Raises:ValueError : If scale is outside of the range [0.0, 1.0] or if scale is not a float.
tensorlayer.cost.maxnorm_o_regularizer(scale)[源代码]

Max-norm output regularization removes the neurons of current layer. Returns a function that can be used to apply max-norm regularization to each column of weight matrix.
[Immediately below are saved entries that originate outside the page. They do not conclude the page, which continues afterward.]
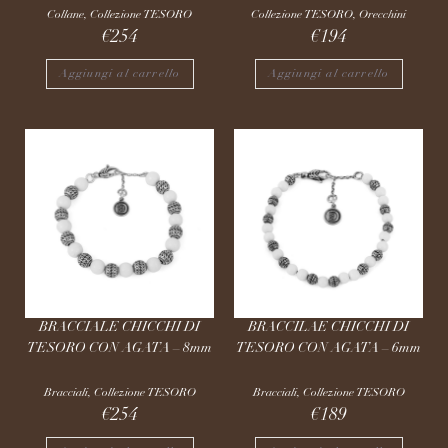
Collane
,
Collezione TESORO
Collezione TESORO
,
Orecchini
€
254
€
194
Aggiungi al carrello
Aggiungi al carrello
BRACCIALE CHICCHI DI
BRACCILAE CHICCHI DI
TESORO CON AGATA – 8mm
TESORO CON AGATA – 6mm
Bracciali
,
Collezione TESORO
Bracciali
,
Collezione TESORO
€
254
€
189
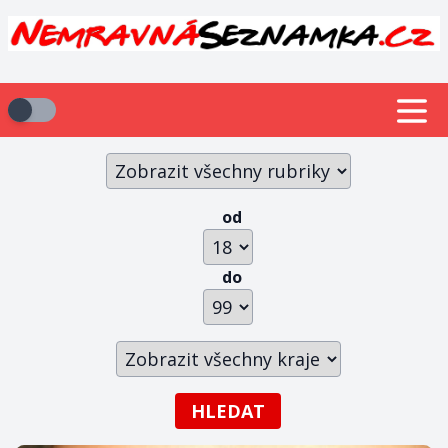
od
do
HLEDAT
The implementation follows TensorFlow contrib.

参数:scale (float) -- A scalar multiplier Tensor. 0.0 disables the regularizer.
返回:
返回类型:A function with signature mn_o(weights, name=None) that apply Lo regularization.
Raises:ValueError : If scale is outside of the range [0.0, 1.0] or if scale is not a float.
tensorlayer.cost.maxnorm_i_regularizer(scale)[源代码]

Max-norm input regularization removes the neurons of previous layer. Returns a function that can be used to apply max-norm regularization to each row of weight matrix. The implementation follows TensorFlow contrib.

参数:scale (float) -- A scalar multiplier Tensor. 0.0 disables the regularizer.
返回:
返回类型:A function with signature mn_i(weights, name=None) that apply Lo regularization.
Raises:ValueError : If scale is outside of the range [0.0, 1.0] or if scale is not a float.